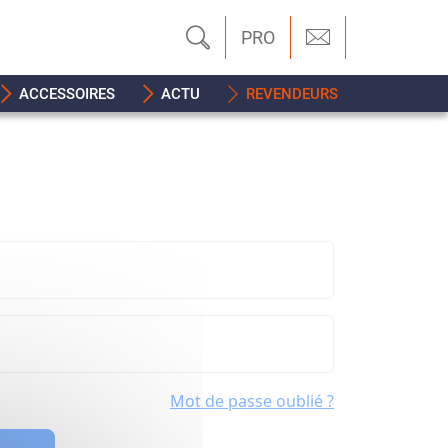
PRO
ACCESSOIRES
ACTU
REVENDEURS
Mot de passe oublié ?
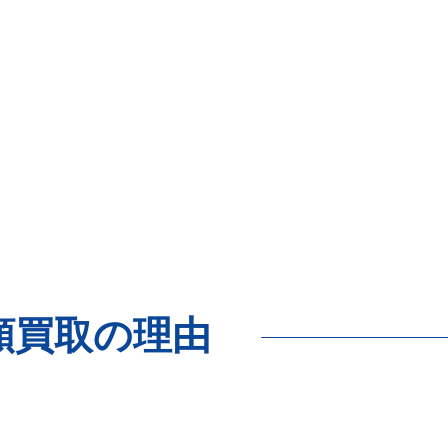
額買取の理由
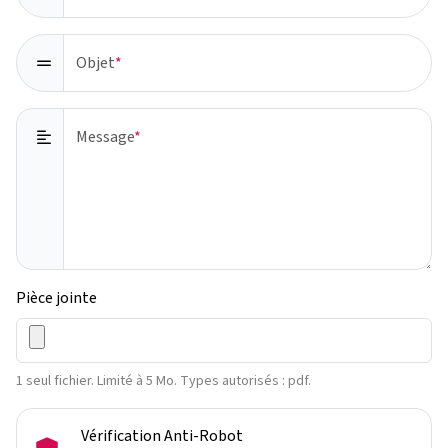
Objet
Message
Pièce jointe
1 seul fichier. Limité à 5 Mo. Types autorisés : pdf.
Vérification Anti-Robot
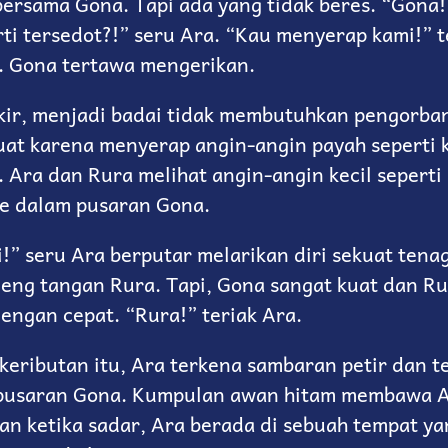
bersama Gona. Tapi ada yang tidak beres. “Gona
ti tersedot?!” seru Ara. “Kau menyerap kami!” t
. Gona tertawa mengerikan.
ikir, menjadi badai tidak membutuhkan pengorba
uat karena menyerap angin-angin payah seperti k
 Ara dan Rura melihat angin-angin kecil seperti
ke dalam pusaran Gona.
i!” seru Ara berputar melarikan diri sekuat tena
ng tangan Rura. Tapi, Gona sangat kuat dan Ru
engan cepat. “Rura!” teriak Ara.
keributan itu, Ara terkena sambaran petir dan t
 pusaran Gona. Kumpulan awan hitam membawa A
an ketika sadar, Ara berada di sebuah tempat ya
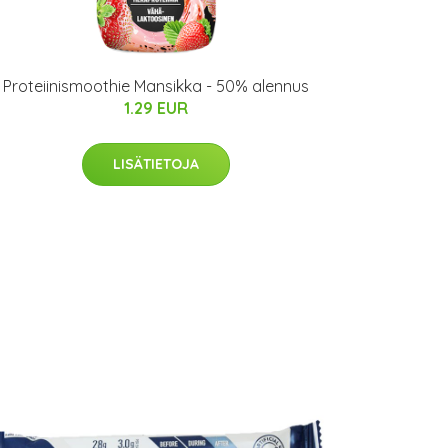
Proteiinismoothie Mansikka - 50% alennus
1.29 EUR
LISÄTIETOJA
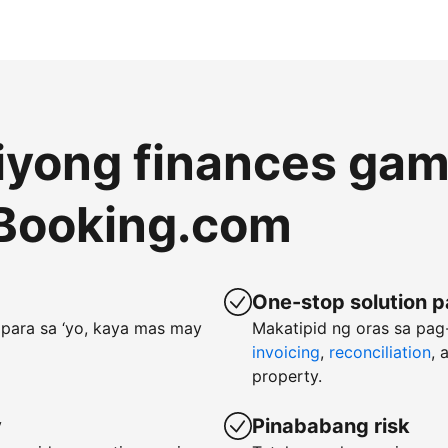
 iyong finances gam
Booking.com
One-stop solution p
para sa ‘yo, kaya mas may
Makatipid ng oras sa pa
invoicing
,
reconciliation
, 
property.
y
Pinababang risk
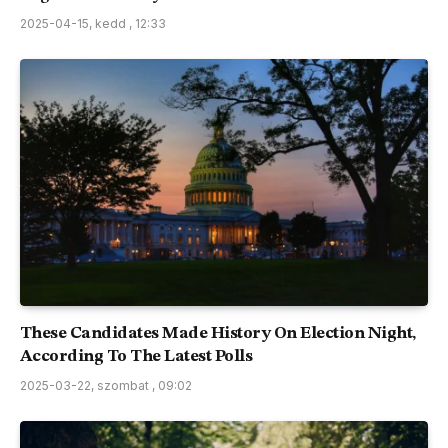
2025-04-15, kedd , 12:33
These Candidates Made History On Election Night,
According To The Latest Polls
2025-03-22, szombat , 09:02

Problem to solve ▸
If a line in the records above contains the word "Rura", copy it.

Answer section ▸
 Ara dan Rura melihat angin-angin kecil seperti
ng tangan Rura. Tapi, Gona sangat kuat dan Ru
engan cepat. “Rura!” teriak Ara.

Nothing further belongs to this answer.